Secondary antibody is added to the blot and incubated to allow the secondary antibody to bind to the primary antibody. The unbound secondary antibody is then washed away. The secondary antibody is a polyclonal goat anti-mouse antibody conjugated to HRP. Secondary antibody was produced by injecting goats with primary mouse antibodies. The secondary goat anti-mouse antibodies were purified from goat serum, and chemically linked or conjugated to HRP. HRP is the enzyme that catalyzes oxidation of the colorimetric substrate so the protein of interest can be identified.

Colorimetric (color-producing) enzyme substrate is added to the membrane and incubated to allow color to develop. Purple/gray bands will develop on the membrane exactly where the myosin protein bands are located.

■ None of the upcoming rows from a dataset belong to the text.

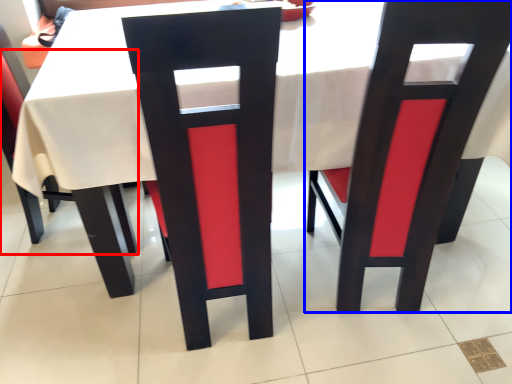 Question: Which object is closer to the camera taking this photo, chair (highlighted by a red box) or chair (highlighted by a blue box)?

Choices:
 (A) chair
 (B) chair

Answer: (B) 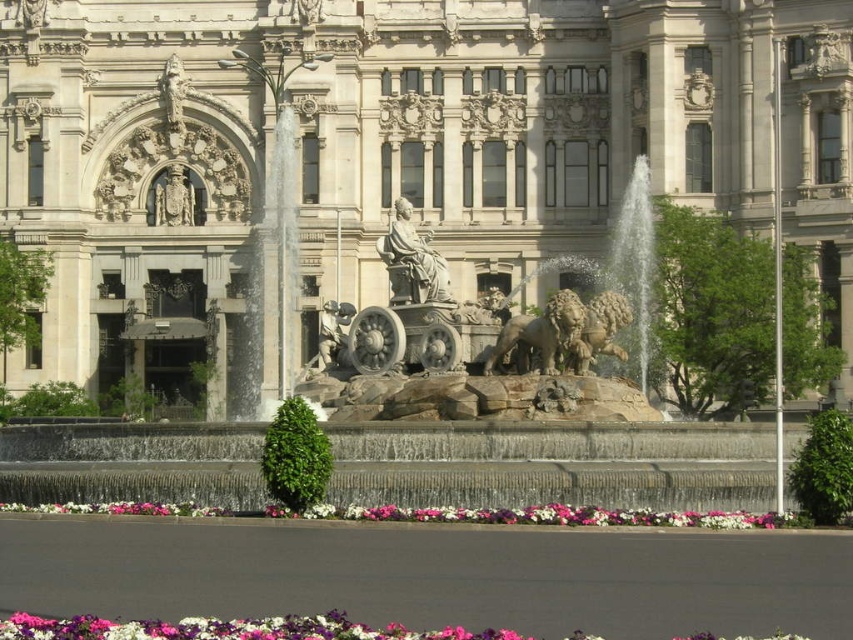 Question: Is stone sculpture at center smaller than pink-white floral border at center?

Choices:
 (A) yes
 (B) no

Answer: (B)

Question: Among these objects, which one is nearest to the camera?

Choices:
 (A) purple fabric flowers at lower center
 (B) pink-white floral border at center
 (C) polished bronze statue at upper center
 (D) stone lion at center

Answer: (A)

Question: Which point is closer to the camera?

Choices:
 (A) stone lion at center
 (B) stone sculpture at center

Answer: (A)

Question: Is stone sculpture at center bigger than white marble statue at center?

Choices:
 (A) no
 (B) yes

Answer: (B)

Question: Which is nearer to the white marble statue at center?

Choices:
 (A) pink-white floral border at center
 (B) purple fabric flowers at lower center
 (C) polished bronze statue at upper center
 (D) stone lion at center

Answer: (D)

Question: Does stone sculpture at center appear on the right side of polished bronze statue at upper center?

Choices:
 (A) yes
 (B) no

Answer: (A)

The colorimetric substrate in this kit is 4-chloro-1-naphthol (4CN). When oxidized by HRP in the presence of hydrogen peroxide, this colorless solution forms a purple/gray precipitate that binds to the membrane at the antigen location. Note: The HRP color detection reagent is light sensitive and must be kept in the dark at all times.

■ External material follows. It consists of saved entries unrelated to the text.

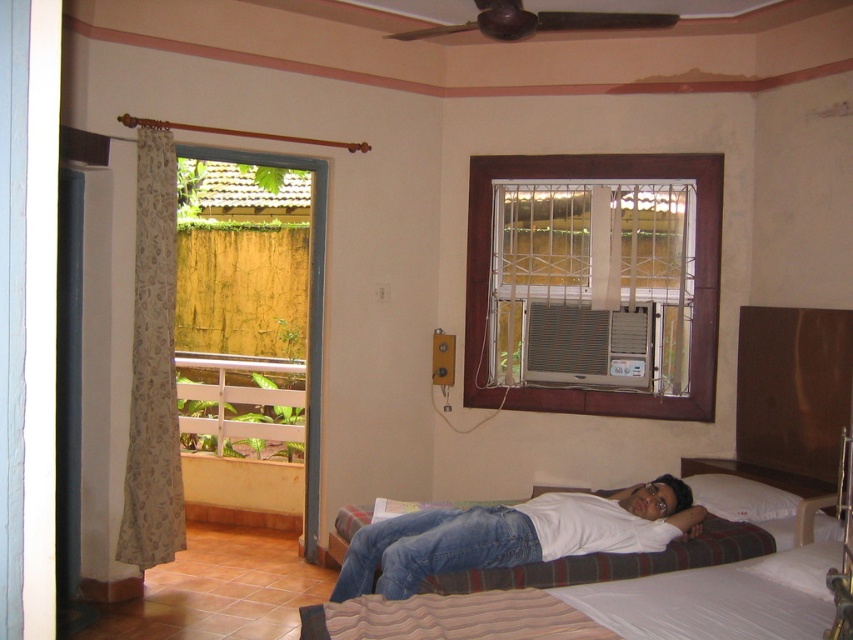 Question: Can you confirm if white fabric hospital bed at center is positioned below white soft pillow at upper right?

Choices:
 (A) no
 (B) yes

Answer: (B)

Question: Which point appears farthest from the camera in this image?

Choices:
 (A) (491, 157)
 (B) (514, 596)

Answer: (A)

Question: Does white matte shirt at center come behind white soft pillow at upper right?

Choices:
 (A) no
 (B) yes

Answer: (A)

Question: Based on their relative distances, which object is nearer to the white matte shirt at center?

Choices:
 (A) beige floral fabric curtain at left
 (B) white soft pillow at upper right

Answer: (B)

Question: Observing the image, what is the correct spatial positioning of white matte shirt at center in reference to beige floral fabric curtain at left?

Choices:
 (A) above
 (B) below

Answer: (B)

Question: Which object is farther from the camera taking this photo?

Choices:
 (A) beige floral fabric curtain at left
 (B) white fabric hospital bed at center
 (C) white matte shirt at center

Answer: (A) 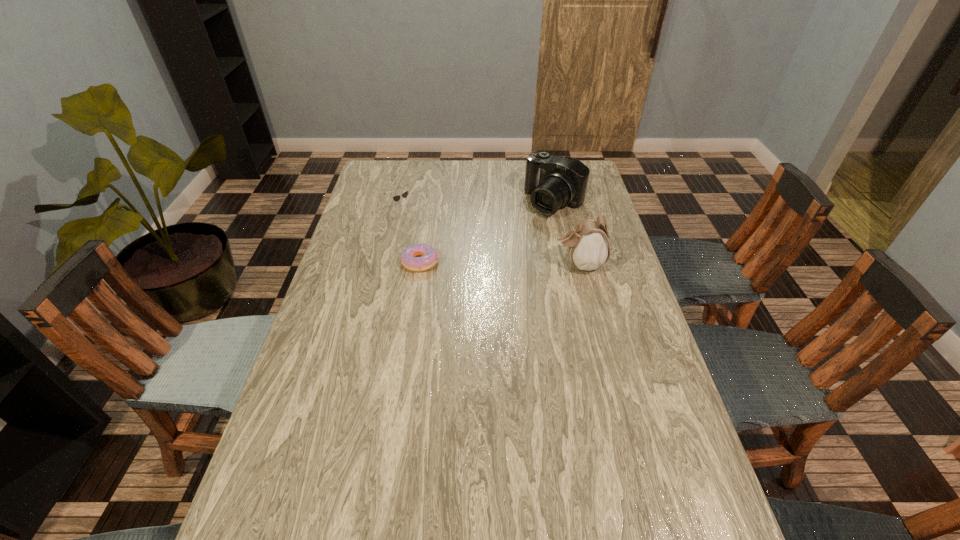 The image size is (960, 540). I want to click on free region located on the lens of the camera, so click(x=496, y=258).

I want to click on free space located 0.260m in front of the lenses of the sunglasses, so click(459, 250).

Find the location of a particular element. This screenshot has width=960, height=540. vacant region located 0.330m in front of the lenses of the sunglasses is located at coordinates (473, 260).

Locate an element on the screen. The width and height of the screenshot is (960, 540). vacant space situated in front of the lenses of the sunglasses is located at coordinates (421, 222).

The image size is (960, 540). In order to click on object at the far edge in this screenshot , I will do `click(554, 182)`.

Identify the location of object positioned at the left edge. (396, 198).

Image resolution: width=960 pixels, height=540 pixels. Find the location of `pouch situated at the right edge`. pouch situated at the right edge is located at coordinates (588, 244).

This screenshot has width=960, height=540. In order to click on camera at the right edge in this screenshot , I will do `click(554, 182)`.

This screenshot has width=960, height=540. Find the location of `object that is positioned at the far right corner`. object that is positioned at the far right corner is located at coordinates (554, 182).

Where is `vacant space at the far edge of the desktop`? This screenshot has width=960, height=540. vacant space at the far edge of the desktop is located at coordinates (447, 186).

Exercise #1: The Western Blot (Immunodetection)

  1. When the blot is finished, dismantle the sandwich. Only handle outer edges of the membrane.
  2. Wearing gloves and only handling corners, peel the membrane off the gel and check for the presence of the prestained standards on the membrane. Inform the instructor if the colored bands are not visible.
  3. Place the membrane in a staining tray containing 25 ml of blocking solution with the prestained standards facing up. Place the shaker for 1 hour at room temperature.
  4. Pour off blocking solution.
  5. Add 10 ml anti-myosin primary antibody to the tray and place on the shaker for 20 minutes at room temperature or overnight at 4°C. Adjust shaker to a faster setting if necessary to ensure the antibody solution is constantly washing over the membrane.
  6. Pour off the anti-myosin primary antibody.
  7. Rinse the membrane in approximately 50 ml of wash buffer and pour off.
  8. Add another 50 ml of wash buffer to the membrane and place on shaker for 3 minutes. Reduce shaker speed if splashing occurs.
  9. Pour off wash buffer.
  10. Add 10 ml secondary antibody to membrane and place on shaker for 15 minutes. Adjust shaker to a faster setting if necessary to ensure the antibody solution is constantly washing over the membrane.
  11. Pour off the secondary antibody solution.
  12. Rinse the membrane in approximately 50 ml of wash buffer and pour off.
  13. Add another 50 ml of wash buffer to membrane and place on shaker for 3 minutes.
  14. Pour off wash buffer.
  15. Add 10 ml of HRP color detection reagent, place on shaker, and allow at least 10 minutes for bands to develop.
  16. Once the bands have developed, discard the detection reagent and rinse the membrane twice in distilled water, pat it gently between sheets of paper towel. Quickly (the stains are light sensitive) measure the migration distance in mm for each of the standard bands (record in the table below) and for the positive band in each of the gel lanes.

Questions:

  1. Describe how a specific protein can be identified from a mixture of proteins.
  2. Make a table showing the names of each fish species in the Wetsern Blot and the size (if any shows up) of the Myosin Light Chain from your results.
  3. What information does the western blot provide for each sample?
  4. Are myosin proteins the same or different sizes across species? How are protein sizes calculated/estimated?
  1. How can this information be used to explain structural (and perhaps evolutionary) differences in animal species?
  2. Explain why the secondary antibody is used.